▸ **EXERCISE**
Read the records and gather each line that includes "trong".

▸ **RECORDS TO PROCESS**
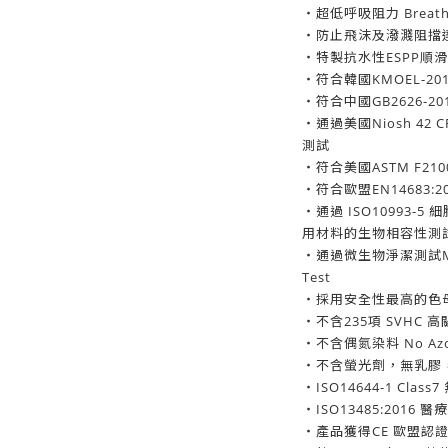
・超低呼吸阻力 Breathin
・防止飛沫及潑濺阻擋達 
・特製抗水性ESPP順
・符合韓國KMOEL-201
・符合中國GB2626-20
・通過美國Niosh 42 
測試
・符合美國ASTM F2100
・符合歐盟EN14683:20
・通過 ISO10993-5 
用材料的生物相容性測
・通過微生物淨潔測試Microb
Test
・採用安全性最高的色
・不含235項 SVHC 
・不含偶氮染料 No Azo Dy
・不含螢光劑，無乳膠
・ISO14644-1 Cla
・ISO13485:201
・產品獲得CE 歐盟認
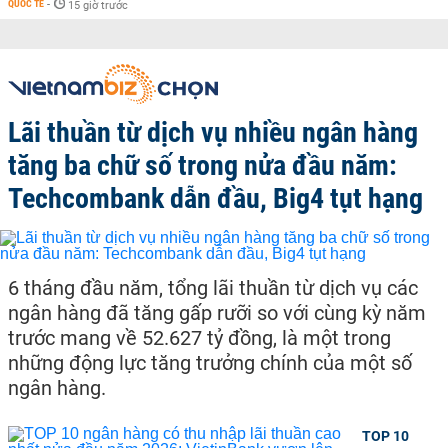
QUỐC TẾ
-
15 giờ trước
Lãi thuần từ dịch vụ nhiều ngân hàng
tăng ba chữ số trong nửa đầu năm:
Techcombank dẫn đầu, Big4 tụt hạng
6 tháng đầu năm, tổng lãi thuần từ dịch vụ các
ngân hàng đã tăng gấp rưỡi so với cùng kỳ năm
trước mang về 52.627 tỷ đồng, là một trong
những động lực tăng trưởng chính của một số
ngân hàng.
TOP 10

▸ **YOUR RESPONSE**
tăng ba chữ số trong nửa đầu năm:
trước mang về 52.627 tỷ đồng, là một trong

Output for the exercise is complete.